I got Taylor Swift tickets for me and my 14 y.o. daughter and she doesn’t want me to go

caterpillar5

New member
My (40f) daughter (14) has been dying to get Taylor Swift tickets for the last few months. A week before the concert my coworker got a special code that she could get 4 tickets, she bought 2 for herself and let me use her code to get two tickets. We are not sitting with my coworker. I was so excited at work to come home and tell my daughter about the tickets, I knew she would be on cloud nine. I wrote a note on an envelope about how I planned a special date night for her and I, and then she opened the envelope and the tickets are inside. She started crying she was so excited. I am Taylor Swift fan too - I went to her 1989 tour concert with my sister years ago. So my daughter is planning her outfit, making bracelets, I get an outfit too. The problem is her best friend doesn’t have a ticket. Her best friend is now texting me begging me for my ticket and my daughter is asking me to give her friend my ticket. It has really hurt my feelings that my daughter doesn’t want to go with me. But also I feel like the girls are being so rude. When is it ever appropriate when someone invites you to go somewhere to say actually can I just have those tickets and go without you. I have been kind of ignoring the conversation because it’s been mostly through text and I don’t know what to say. I don’t want to be that lecture mom or martyr mom, but I do feel like she needs to realize what she is doing is rude. I was looking forward to this fun night with my daughter and now I honestly feel like I would rather take my sister. Please help, tell me what to say to my daughter.
 
@caterpillar5 "I bought the tickets for you and me to go for some mother-daughter time. You and Jane spend lots of time together and that's great, but I bought this for us."

If she continues to argue:

"It hurts my feelings that you don't want to go with me. I like Taylor Swift too. If you'd rather not go with me, I can find someone else to come with me, but I'd much rather go with you and have fun together."

It's ok to tell your kid that she's hurt your feelings. They need to realize that family time is important too.
 
@chunhe889 It’s even more than ok, it’s necessary to help the kid learn what’s ok and what’s not. I would sit them down and tell them exactly that and then use a trick I learned when my kids were toddlers: “asked and answered”. That’s your reply when they keep begging. Don’t repeat yourself, don’t let it get into yet another discussion, just say, “I already told you the answer and I’m not going to discuss it anymore”
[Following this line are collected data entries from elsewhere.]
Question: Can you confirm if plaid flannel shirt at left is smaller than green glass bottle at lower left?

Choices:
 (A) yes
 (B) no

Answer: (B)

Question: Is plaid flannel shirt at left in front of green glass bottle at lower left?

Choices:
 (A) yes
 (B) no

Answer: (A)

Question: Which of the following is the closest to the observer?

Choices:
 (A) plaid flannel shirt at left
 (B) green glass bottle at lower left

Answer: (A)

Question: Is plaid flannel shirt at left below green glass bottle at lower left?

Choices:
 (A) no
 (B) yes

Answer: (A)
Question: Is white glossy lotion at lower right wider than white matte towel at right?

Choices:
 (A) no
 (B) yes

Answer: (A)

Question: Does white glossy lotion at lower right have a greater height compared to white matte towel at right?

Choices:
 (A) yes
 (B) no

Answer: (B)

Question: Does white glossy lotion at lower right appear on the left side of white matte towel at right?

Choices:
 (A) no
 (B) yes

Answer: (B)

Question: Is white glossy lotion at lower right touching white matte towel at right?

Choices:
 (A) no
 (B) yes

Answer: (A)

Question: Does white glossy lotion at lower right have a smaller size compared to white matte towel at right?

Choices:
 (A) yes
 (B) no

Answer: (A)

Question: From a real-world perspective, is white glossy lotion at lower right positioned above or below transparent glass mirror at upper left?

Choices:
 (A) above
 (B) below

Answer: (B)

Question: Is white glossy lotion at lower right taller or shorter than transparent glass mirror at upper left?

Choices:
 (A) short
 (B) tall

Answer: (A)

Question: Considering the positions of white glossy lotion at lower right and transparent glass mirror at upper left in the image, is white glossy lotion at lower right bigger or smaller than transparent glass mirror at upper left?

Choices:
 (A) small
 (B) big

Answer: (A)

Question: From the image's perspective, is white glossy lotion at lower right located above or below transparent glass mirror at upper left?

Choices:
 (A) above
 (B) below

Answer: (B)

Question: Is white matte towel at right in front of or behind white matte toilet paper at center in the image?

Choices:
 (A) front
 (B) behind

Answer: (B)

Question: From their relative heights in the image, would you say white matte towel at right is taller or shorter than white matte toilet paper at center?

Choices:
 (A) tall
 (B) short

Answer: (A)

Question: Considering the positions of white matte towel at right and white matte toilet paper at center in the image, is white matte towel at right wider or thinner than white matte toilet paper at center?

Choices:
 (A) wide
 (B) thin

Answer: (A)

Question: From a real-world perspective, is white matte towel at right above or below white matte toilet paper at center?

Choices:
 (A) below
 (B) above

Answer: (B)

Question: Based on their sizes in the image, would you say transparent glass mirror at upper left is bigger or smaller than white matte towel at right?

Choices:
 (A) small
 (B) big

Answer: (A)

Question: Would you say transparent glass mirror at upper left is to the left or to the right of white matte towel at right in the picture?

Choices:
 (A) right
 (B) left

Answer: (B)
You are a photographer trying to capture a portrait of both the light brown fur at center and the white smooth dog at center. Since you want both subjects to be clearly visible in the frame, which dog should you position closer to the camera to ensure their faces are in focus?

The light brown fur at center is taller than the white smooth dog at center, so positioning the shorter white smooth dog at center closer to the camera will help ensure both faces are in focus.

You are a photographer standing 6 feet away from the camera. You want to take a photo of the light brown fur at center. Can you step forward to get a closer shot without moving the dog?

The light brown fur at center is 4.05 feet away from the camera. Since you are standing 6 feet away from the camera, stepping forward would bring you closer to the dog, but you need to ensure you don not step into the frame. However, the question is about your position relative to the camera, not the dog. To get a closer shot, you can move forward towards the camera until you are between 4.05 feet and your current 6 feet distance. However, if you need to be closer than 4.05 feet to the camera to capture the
And feel free to tell her best friend the same thing, that’s ok too.
 
@chunhe889 This is perfect. She’s probably just trying to be empathetic to her best friend and getting pressure from her friend.

Teens don’t always see their parents as people.
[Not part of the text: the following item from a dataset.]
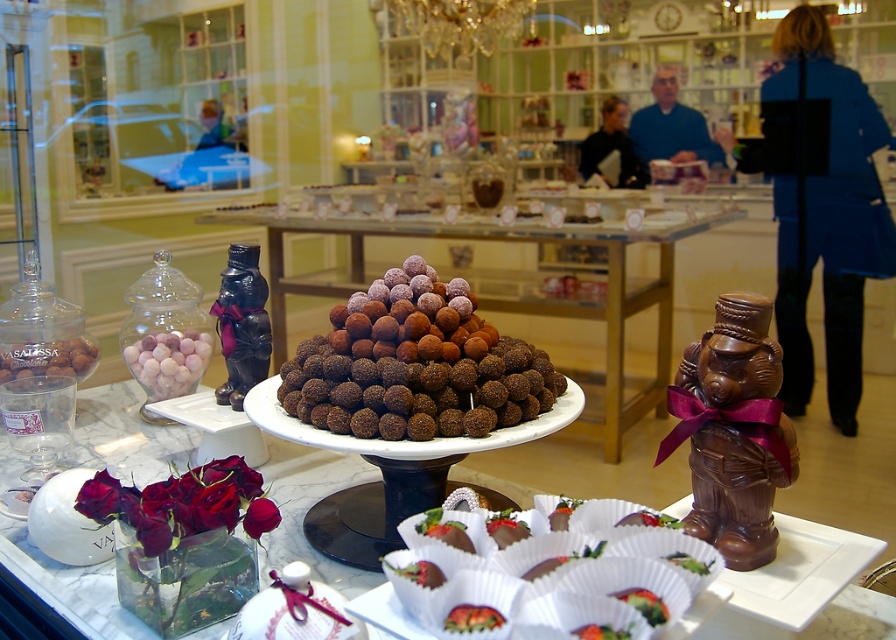 You are a customer in the chocolate shop and want to place an order. You have a small gift box that is 16 inches long. Can you fit both the brown chocolate truffles at center and the smooth black coat at upper center into the box without moving them from their current positions?

The brown chocolate truffles at center and the smooth black coat at upper center are 17.40 inches apart. Since the distance between them is greater than the 16 inches length of the box, they cannot both fit into the box without moving them.

You are a customer in the chocolate shop and want to find the blue fabric coat at upper right and the smooth black coat at upper center. According to the scene, which coat is located to the right of the other?

The blue fabric coat at upper right is positioned on the right side of smooth black coat at upper center, so the blue fabric coat at upper right is to the right of the smooth black coat at upper center.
I bet she has a great time with you.
 
@caterpillar5 How is it okay for a child to text her friend’s mother asking to take something expensive and rare from said mother? I am struggling with how that is acceptable behavior.
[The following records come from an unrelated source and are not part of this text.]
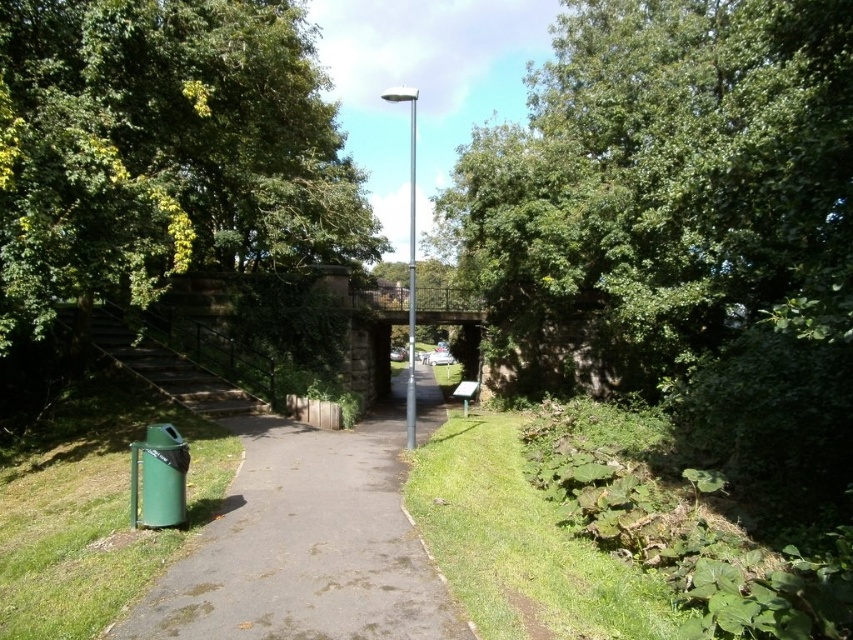 You are a hiker who wants to take a photo of the green leafy tree at upper center and the green leafy tree at upper left. Which tree should you move closer to in order to get both trees in the frame without zooming?

You should move closer to the green leafy tree at upper left because it is farther away from the viewer compared to the green leafy tree at upper center. By moving closer to it, both trees will be within the camera frame without needing to zoom.

You are standing at the start of the pathway in the park and see the green leafy tree at upper center. If you were to walk straight ahead along the pathway, would the tree remain in your line of sight? Please explain your reasoning based on its position.

The green leafy tree at upper center is located at coordinates 0.297 on the x and 0.778 on the y in the image. Since the pathway stretches into the distance and the tree is centrally positioned along the upper part of the image, it is likely that walking straight ahead would keep the tree within your line of sight as you move forward. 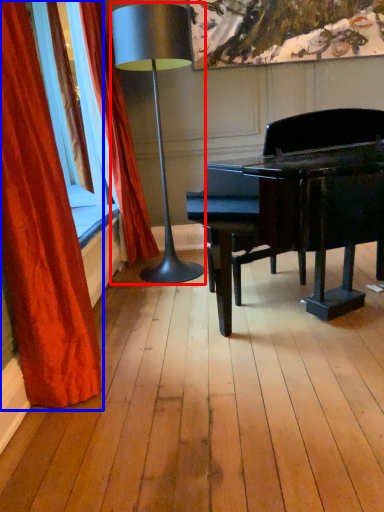 Question: Which object appears farthest to the camera in this image, lamp (highlighted by a red box) or curtain (highlighted by a blue box)?

Choices:
 (A) lamp
 (B) curtain

Answer: (A) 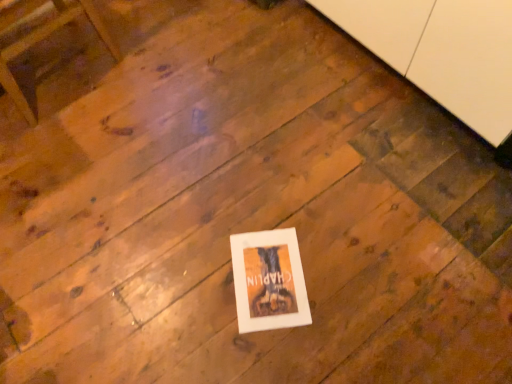 The width and height of the screenshot is (512, 384). I want to click on vacant space to the right of white paper at center, so click(x=337, y=271). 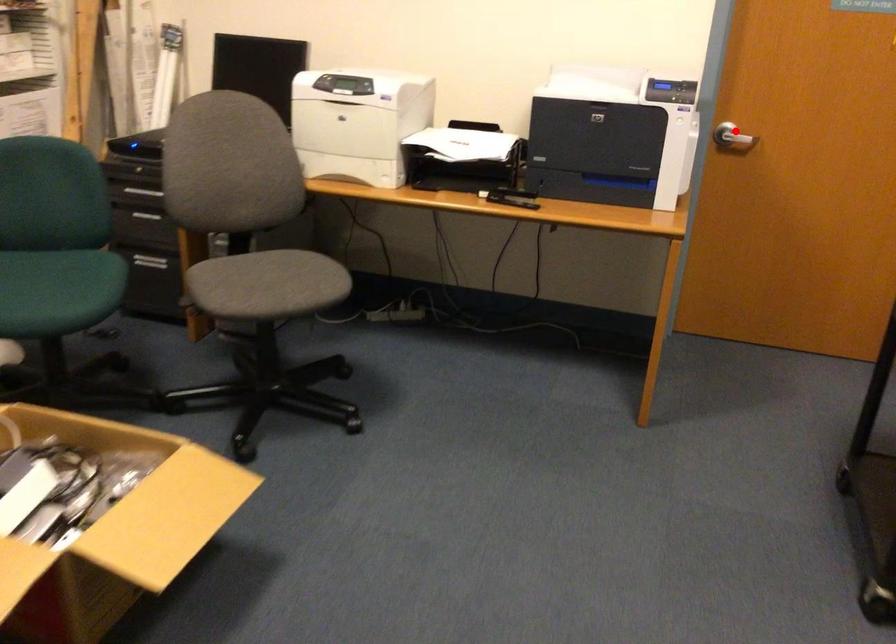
Your daughter is in the wrong but maybe doesn’t understand you’re genuinely a fan, too? I’m being generous with that, but it could be worth approaching her from that angle - you’re her mom, and you’re also a TS fan. You bought tickets and invited your daughter. You did not offer your daughter two tickets and suggest she take you.

They’re your tickets. Both your daughter and her friend could learn something about entitlement and respect in this situation.
 
@jermcoles Thank you for highlighting this aspect- both of my kids (12 f and 10f) have a couple friends who somehow got my number and will text me to ask for sleepovers etc. I'm so not into it I don't even reply to their texts- I always think "these little girls would not text my husband these questions so it's inappropriate" like who is raising these kids to approach adults this way... my younger friend who text me and complain like "if I don't get to sleepover at your house today I have to go to my dads house for the whole weekend and I don't want to go there it's boring" and I just wish she would stop but I also don't tell her to stop beside I feel mean but anyway yeah a rant about that
 
@vlovesgod Same! My daughter is 13. They text me and I ignore and tell my daughter what's up. They also find me in social media and share and make fun of pics. That's what this age does now. They scope out the parents pages for pics of the friend when they were younger or embarrassing pics
 
@vlovesgod I suggest blocking their numbers. If you want, you can text them first to say that as an adult you have the boundary that you do not text children and that if they feel they MUST contact you, that they can as their parents first and then speak to you through their parent.
 
@caterpillar5 They are being very RUDE.. I’d tell your daughter stop the pestering about the tickets we can go together and have a wonderful time or I can go with my sister.. this isn’t up for negotiation.. period.. you can even go a step further and have your sister call n text her asking for her ticket.. *sometimes teenagers just don’t get it until it’s them.